A lot of it. If cities had the tax base that they [used to], they’d still, of course, be making reductions and reducing costs in the face of this economy, but we’d be doing nothing of the magnitude that we are doing now. The collective impact of all of the state measures–-from Prop 13 to 62 to 218, and all sorts of other provisions—make for a tortured financial structure. No sane person or group of people would ever create something like what [California] has. To add insult to injury, the state made massive transfers of local tax receipts to the state in 1991 and again in 2002, and now they’re doing it again in 2009. All told, those will amount to probably well over $10 billion a year. If the state had dealt with its own issues, the local government sector would be $10 billion a year better off today. We’re at the bottom of the totem pole.
GT: What needs to change at the fundamental level of the state’s government and its financial structure to prevent an economic crisis like this from occurring again?
The structure is broken from top to bottom, no matter if you’re a conservative and want less government or if you’re a great supporter of public goods and services. The whole structure needs to be redone. Political process isn’t about policy, it’s a raw competition among political forces. But, clearly, no one would have designed the mess we are in … but how to dispose of it and put something back together that makes sense [is] an enormous challenge.
GT: How do you think the community will handle the changes?
I think there will be a level of acceptance for a while, where people will be OK if median strips aren’t maintained and the parks don’t look so good. But then, and maybe it’s farther down the road, we’ll reach a place where we say that’s not who we are or what we want; it’s not good enough. People in Santa Cruz don’t regard the parks and the open space, and the arts and community programs, as expendable; nor do I. What kind of a community do you have when you take all those things out? The range of public goods and services is essential.
Most of what local government does is indispensable –-most, not everything. You can have a community without libraries and parks if you wanted to, but not many want to. You cannot have a community without water, sewer, sanitation, law enforcement, fire response, and emergency medical response. Take those out for one day, just one day, and what do things look like? They don’t look good.
GT: What is the most interesting thing you’ve learned about Santa Cruz from this experience?
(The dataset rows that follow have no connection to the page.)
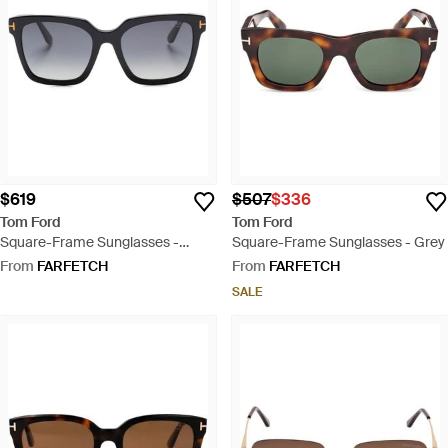
$619
$507
$336
Tom Ford
Tom Ford
Square-Frame Sunglasses -
Square-Frame Sunglasses - Grey
Black
From
FARFETCH
From
FARFETCH
SALE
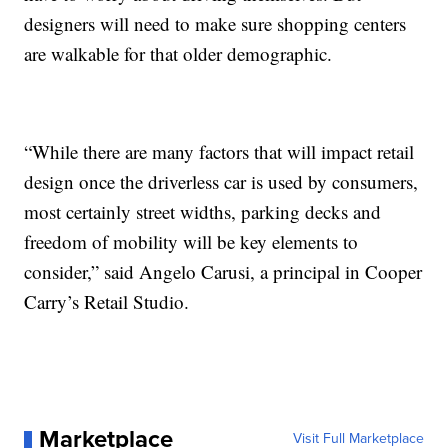
designers will need to make sure shopping centers
are walkable for that older demographic.
“While there are many factors that will impact retail
design once the driverless car is used by consumers,
most certainly street widths, parking decks and
freedom of mobility will be key elements to
consider,” said Angelo Carusi, a principal in Cooper
Carry’s Retail Studio.
Marketplace
Visit Full Marketplace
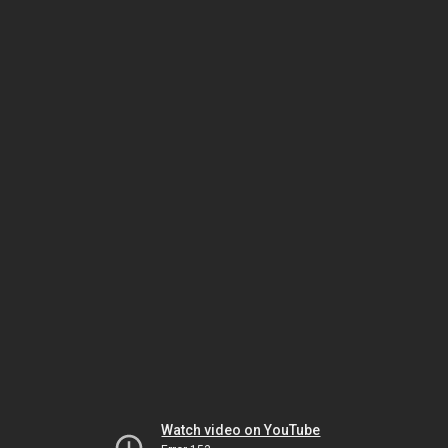
Watch video on YouTube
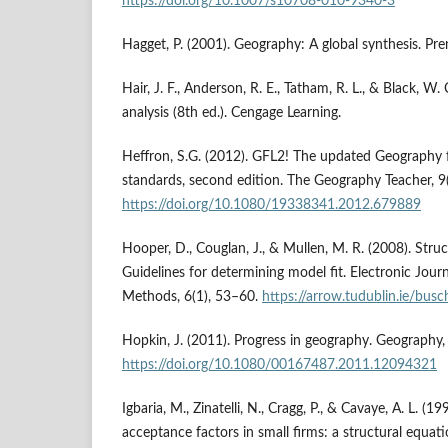
https://doi.org/10.1007/s10708-010-9340-3
Hagget, P. (2001). Geography: A global synthesis. Pren
Hair, J. F., Anderson, R. E., Tatham, R. L., & Black, W.
analysis (8th ed.). Cengage Learning.
Heffron, S.G. (2012). GFL2! The updated Geography f
standards, second edition. The Geography Teacher, 9
https://doi.org/10.1080/19338341.2012.679889
Hooper, D., Couglan, J., & Mullen, M. R. (2008). Stru
Guidelines for determining model fit. Electronic Jour
Methods, 6(1), 53–60.
https://arrow.tudublin.ie/bus
Hopkin, J. (2011). Progress in geography. Geography,
https://doi.org/10.1080/00167487.2011.12094321
Igbaria, M., Zinatelli, N., Cragg, P., & Cavaye, A. L. (
acceptance factors in small firms: a structural equat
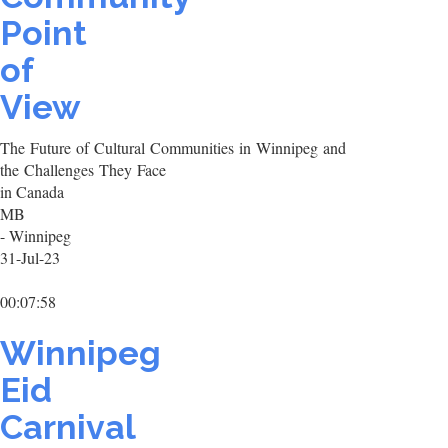
Point
of
View
The Future of Cultural Communities in Winnipeg and
the Challenges They Face
in Canada
MB
- Winnipeg
31-Jul-23
00:07:58
Winnipeg
Eid
Carnival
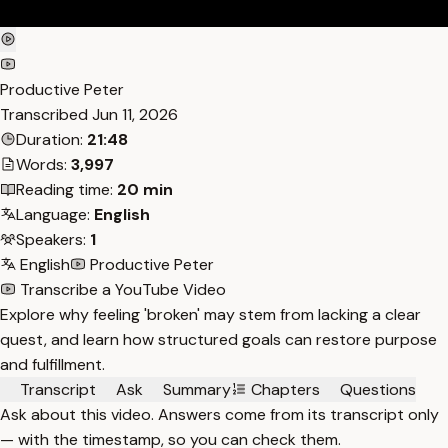
Productive Peter
Transcribed
Jun 11, 2026
Duration:
21:48
Words:
3,997
Reading time:
20 min
Language:
English
Speakers:
1
English
Productive Peter
Transcribe a YouTube Video
Explore why feeling 'broken' may stem from lacking a clear
quest, and learn how structured goals can restore purpose
and fulfillment.
Transcript
Ask
Summary
Chapters
Questions
Ask about this video. Answers come from its transcript only
— with the timestamp, so you can check them.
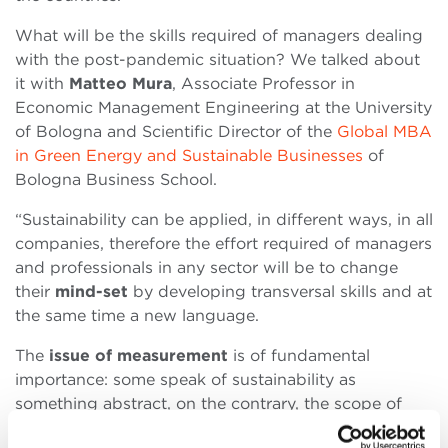
What will be the skills required of managers dealing
with the post-pandemic situation? We talked about
it with
Matteo Mura
, Associate Professor in
Economic Management Engineering at the University
of Bologna and Scientific Director of the
Global MBA
in Green Energy and Sustainable Businesses
of
Bologna Business School.
“Sustainability can be applied, in different ways, in all
companies, therefore the effort required of managers
and professionals in any sector will be to change
their
mind-set
by developing transversal skills and at
the same time a new language.
The
issue of measurement
is of fundamental
importance: some speak of sustainability as
something abstract, on the contrary, the scope of
new sustainable business models will have a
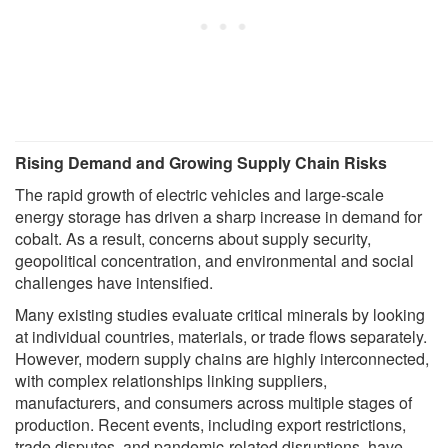
Rising Demand and Growing Supply Chain Risks
The rapid growth of electric vehicles and large-scale
energy storage has driven a sharp increase in demand for
cobalt. As a result, concerns about supply security,
geopolitical concentration, and environmental and social
challenges have intensified.
Many existing studies evaluate critical minerals by looking
at individual countries, materials, or trade flows separately.
However, modern supply chains are highly interconnected,
with complex relationships linking suppliers,
manufacturers, and consumers across multiple stages of
production. Recent events, including export restrictions,
trade disputes, and pandemic-related disruptions, have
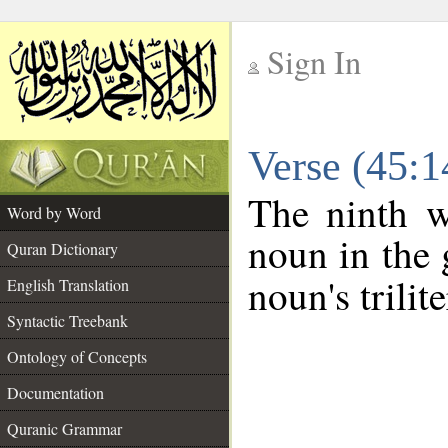
Sign In
__
Verse (45:
__
The ninth w
Word by Word
noun in the 
Quran Dictionary
noun's trilit
English Translation
Syntactic Treebank
Ontology of Concepts
Documentation
Quranic Grammar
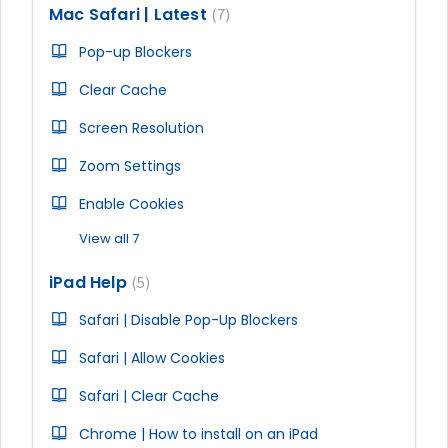
Mac Safari | Latest
7
Pop-up Blockers
Clear Cache
Screen Resolution
Zoom Settings
Enable Cookies
View all 7
iPad Help
5
Safari | Disable Pop-Up Blockers
Safari | Allow Cookies
Safari | Clear Cache
Chrome | How to install on an iPad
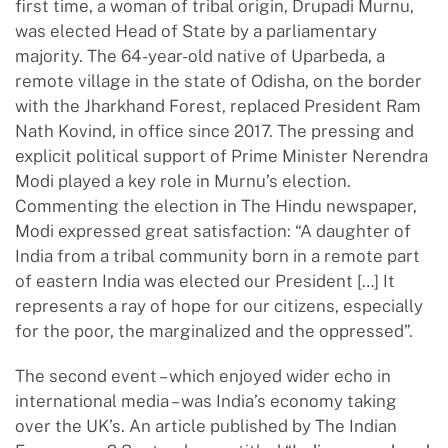
first time, a woman of tribal origin, Drupadi Murnu,
was elected Head of State by a parliamentary
majority. The 64-year-old native of Uparbeda, a
remote village in the state of Odisha, on the border
with the Jharkhand Forest, replaced President Ram
Nath Kovind, in office since 2017. The pressing and
explicit political support of Prime Minister Nerendra
Modi played a key role in Murnu’s election.
Commenting the election in The Hindu newspaper,
Modi expressed great satisfaction: “A daughter of
India from a tribal community born in a remote part
of eastern India was elected our President […] It
represents a ray of hope for our citizens, especially
for the poor, the marginalized and the oppressed”.
The second event – which enjoyed wider echo in
international media – was India’s economy taking
over the UK’s. An article published by The Indian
I say this all the time, but the Santa Cruz public is the best public in the entire country to work for. The voters in Santa Cruz are incredibly supportive of local goods and services, so for me, personally, it’s always been a wonderful thing to be working in the local government environment and doing my best to contribute to the provision of products that people really want and value. We don’t always think of Santa Cruz as being grounded in economic reality, but the acceptance of the reductions shows how grounded people actually are. It’s shown me more than anything else how people, in the worst of times, pull together pretty well. We’re still in the constructive, positive response mode, I hope we stay there, and I don’t have any reason to think we won’t.